I definitely echo those sentiments. In support of this notion I have
been encouraging our discovery chemists to read the commentary by Dennis
Smith and co-workers (Clinical Pharmacokinetics, 41:1005-1019 [2002])
in which they argue that "adequate", rather than "optimal" parameters
should be the realistic aim. Their focus is upon DMPK properties but
this could be extended to efficacy etc. Understanding what constitutes
"adequate" and the appropriate weightings to be used for "not optimal
but adequate" values needs to be done as early as possible. We need
to suppress the tendency to over-engineer any parameter simply because
it is easy to screen.
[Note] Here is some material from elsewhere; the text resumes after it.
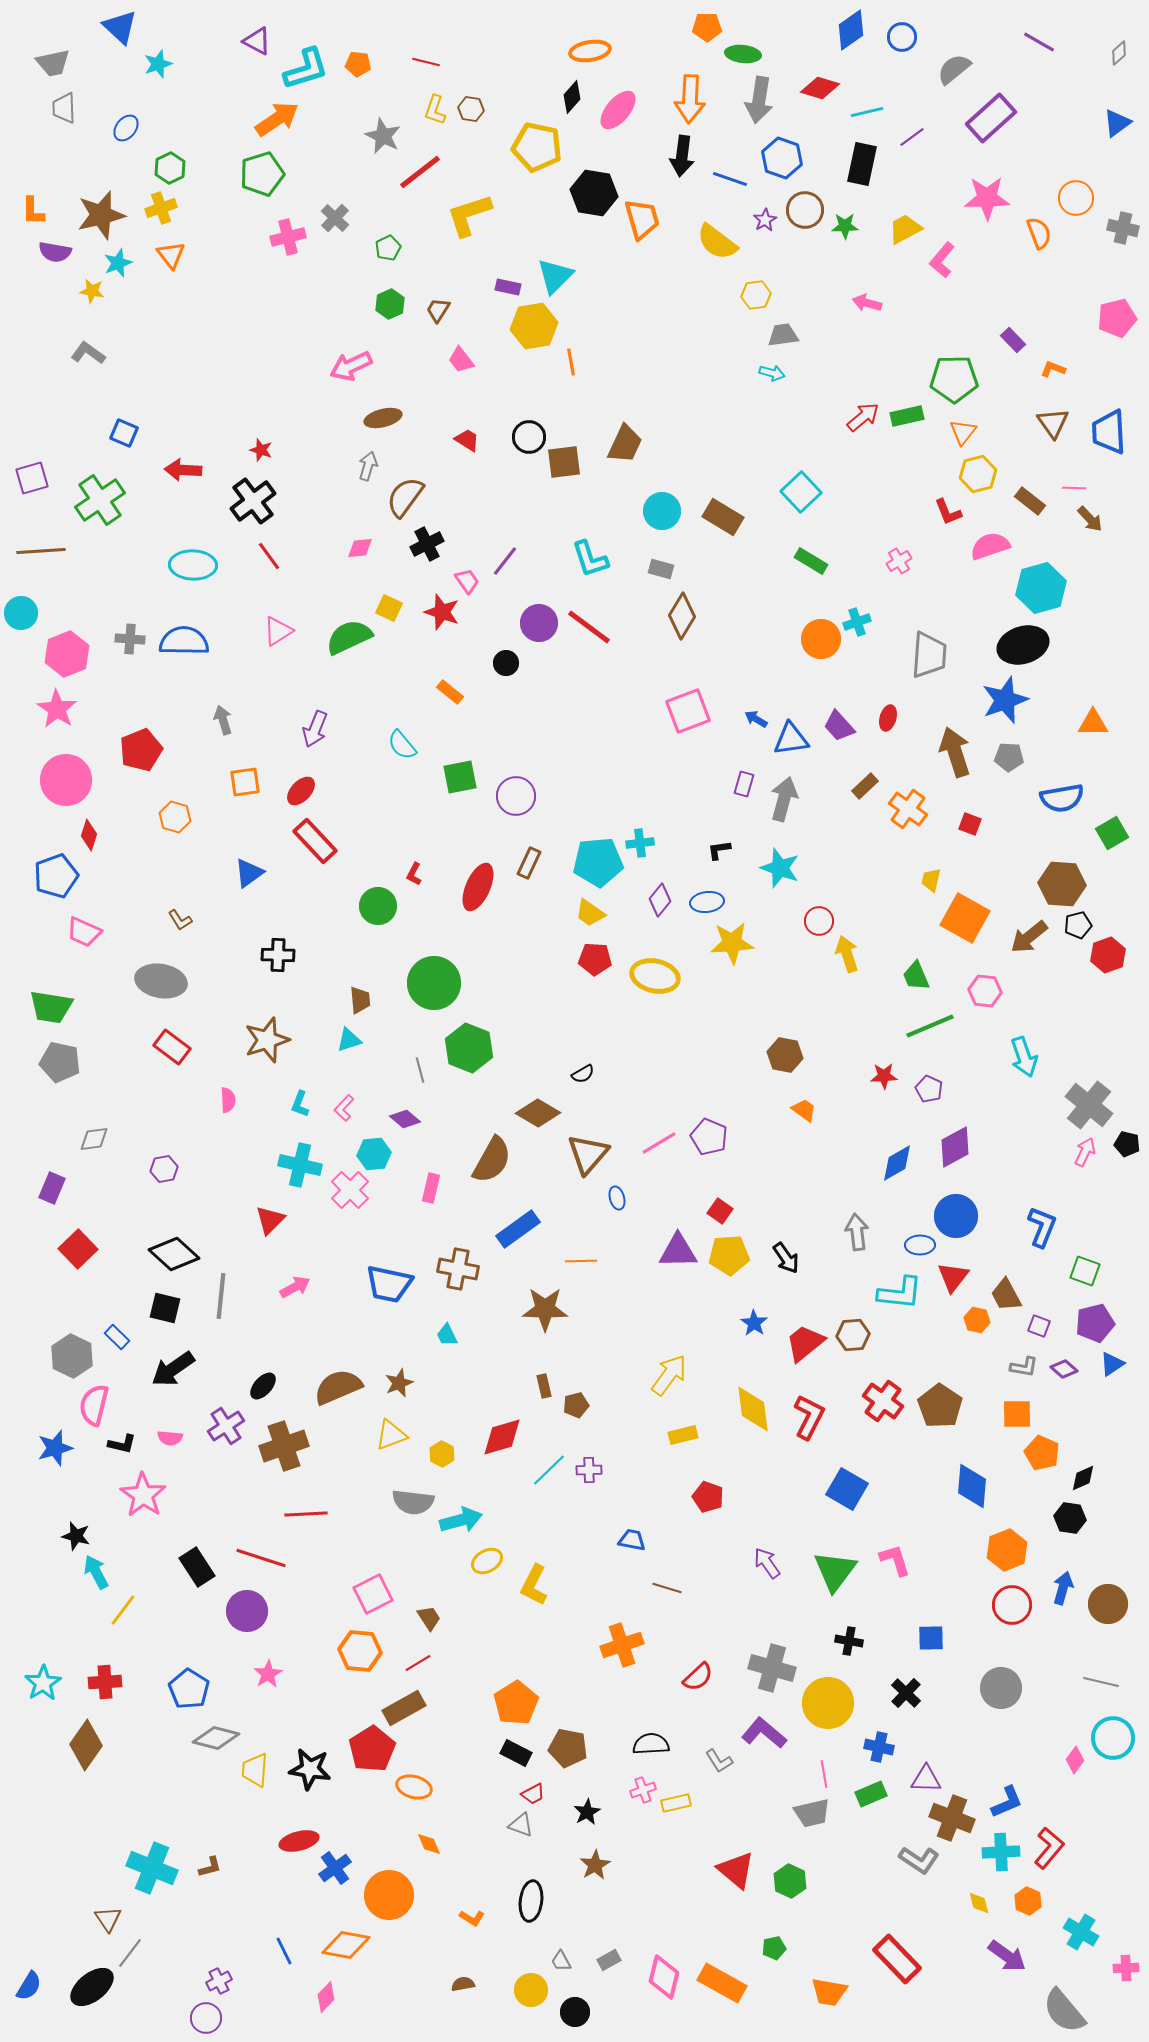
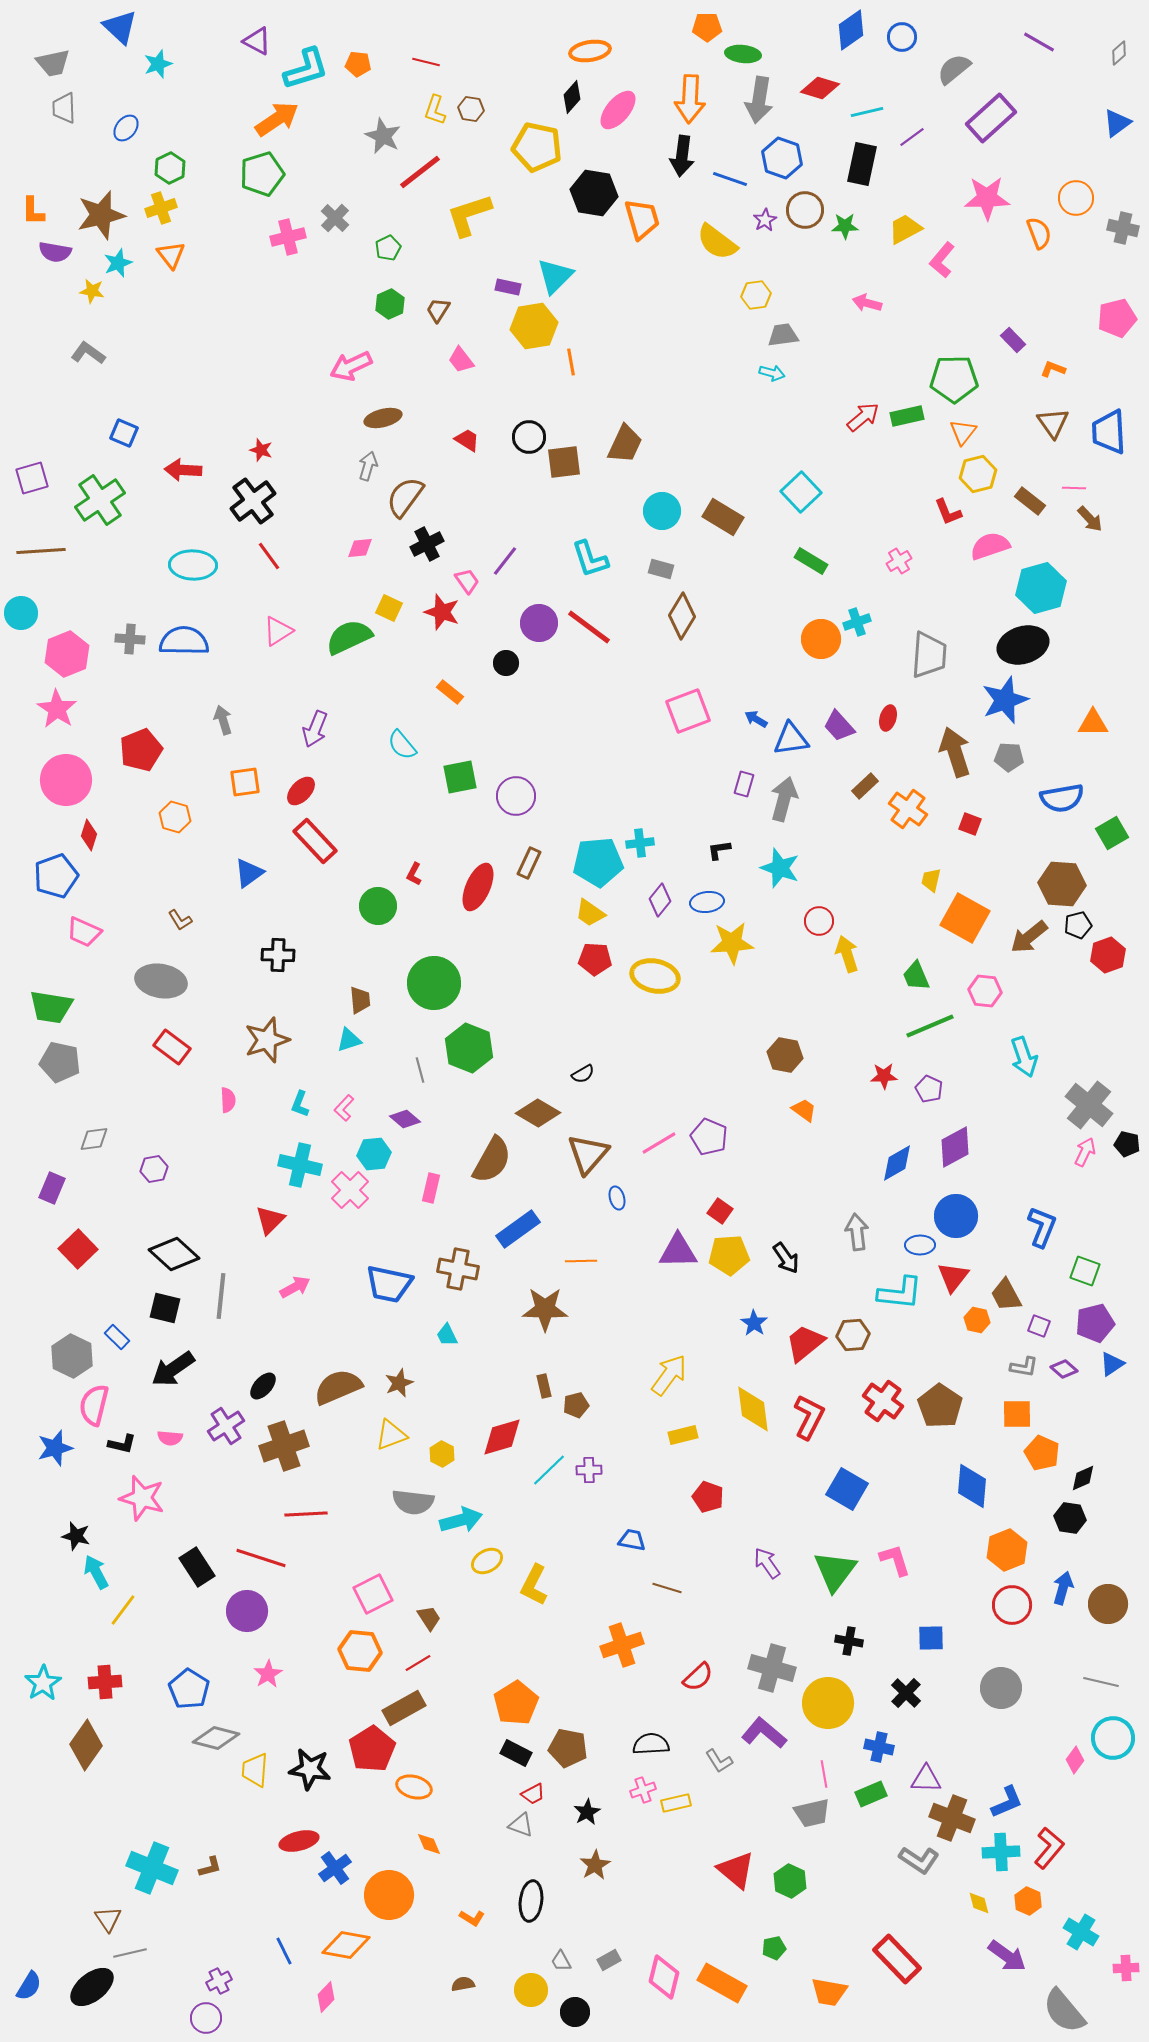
purple hexagon at (164, 1169): moved 10 px left
pink star at (143, 1495): moved 1 px left, 3 px down; rotated 18 degrees counterclockwise
gray line at (130, 1953): rotated 40 degrees clockwise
Disobeying Walt's rules leads to an imbalance
that can only be rescued, if at all, with time and money (e.g time
to test new formulations or strange dosage forms). I agree that we
do not want to make tracts of chemspace forbidden a priori but we
need to stress that there is a financial cost in going out too far.
Knowledge of these guidelines also helps in deciding when to stop
(or pause) the search. Some teams just don't know when to stop.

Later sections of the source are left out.